• _SUPPLIED MATERIAL_
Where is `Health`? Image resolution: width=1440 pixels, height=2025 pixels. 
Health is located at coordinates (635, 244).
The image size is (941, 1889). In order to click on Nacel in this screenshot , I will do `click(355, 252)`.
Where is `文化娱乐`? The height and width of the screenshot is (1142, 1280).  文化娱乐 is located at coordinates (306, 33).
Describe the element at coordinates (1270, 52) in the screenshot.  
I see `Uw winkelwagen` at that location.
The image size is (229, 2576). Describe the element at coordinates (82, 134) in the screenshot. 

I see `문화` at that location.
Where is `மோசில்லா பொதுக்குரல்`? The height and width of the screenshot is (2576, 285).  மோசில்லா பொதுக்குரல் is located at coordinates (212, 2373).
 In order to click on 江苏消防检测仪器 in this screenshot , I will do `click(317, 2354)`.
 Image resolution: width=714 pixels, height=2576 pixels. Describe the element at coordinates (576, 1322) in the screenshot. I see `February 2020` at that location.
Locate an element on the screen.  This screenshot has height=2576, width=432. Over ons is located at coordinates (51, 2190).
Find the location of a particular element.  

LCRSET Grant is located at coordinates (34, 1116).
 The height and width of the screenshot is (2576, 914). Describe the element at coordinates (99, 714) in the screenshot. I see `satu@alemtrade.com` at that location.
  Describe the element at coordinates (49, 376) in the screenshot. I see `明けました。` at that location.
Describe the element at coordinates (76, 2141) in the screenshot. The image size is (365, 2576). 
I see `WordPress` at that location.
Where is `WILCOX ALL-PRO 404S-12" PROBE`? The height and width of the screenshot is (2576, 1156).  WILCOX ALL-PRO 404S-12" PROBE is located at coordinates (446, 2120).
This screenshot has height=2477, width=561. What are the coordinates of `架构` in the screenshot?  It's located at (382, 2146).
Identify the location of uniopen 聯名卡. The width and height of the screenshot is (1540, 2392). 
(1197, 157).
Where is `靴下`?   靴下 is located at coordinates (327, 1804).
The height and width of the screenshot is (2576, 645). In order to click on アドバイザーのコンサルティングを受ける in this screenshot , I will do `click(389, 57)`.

• _TASK INSTRUCTIONS_
Write the entries above out again, unchanged and complete.

• _SOLUTION_
Where is `Health`? Image resolution: width=1440 pixels, height=2025 pixels. 
Health is located at coordinates (635, 244).
The image size is (941, 1889). In order to click on Nacel in this screenshot , I will do `click(355, 252)`.
Where is `文化娱乐`? The height and width of the screenshot is (1142, 1280).  文化娱乐 is located at coordinates (306, 33).
Describe the element at coordinates (1270, 52) in the screenshot.  
I see `Uw winkelwagen` at that location.
The image size is (229, 2576). Describe the element at coordinates (82, 134) in the screenshot. 

I see `문화` at that location.
Where is `மோசில்லா பொதுக்குரல்`? The height and width of the screenshot is (2576, 285).  மோசில்லா பொதுக்குரல் is located at coordinates (212, 2373).
 In order to click on 江苏消防检测仪器 in this screenshot , I will do `click(317, 2354)`.
 Image resolution: width=714 pixels, height=2576 pixels. Describe the element at coordinates (576, 1322) in the screenshot. I see `February 2020` at that location.
Locate an element on the screen.  This screenshot has height=2576, width=432. Over ons is located at coordinates (51, 2190).
Find the location of a particular element.  

LCRSET Grant is located at coordinates (34, 1116).
 The height and width of the screenshot is (2576, 914). Describe the element at coordinates (99, 714) in the screenshot. I see `satu@alemtrade.com` at that location.
  Describe the element at coordinates (49, 376) in the screenshot. I see `明けました。` at that location.
Describe the element at coordinates (76, 2141) in the screenshot. The image size is (365, 2576). 
I see `WordPress` at that location.
Where is `WILCOX ALL-PRO 404S-12" PROBE`? The height and width of the screenshot is (2576, 1156).  WILCOX ALL-PRO 404S-12" PROBE is located at coordinates (446, 2120).
This screenshot has height=2477, width=561. What are the coordinates of `架构` in the screenshot?  It's located at (382, 2146).
Identify the location of uniopen 聯名卡. The width and height of the screenshot is (1540, 2392). 
(1197, 157).
Where is `靴下`?   靴下 is located at coordinates (327, 1804).
The height and width of the screenshot is (2576, 645). In order to click on アドバイザーのコンサルティングを受ける in this screenshot , I will do `click(389, 57)`.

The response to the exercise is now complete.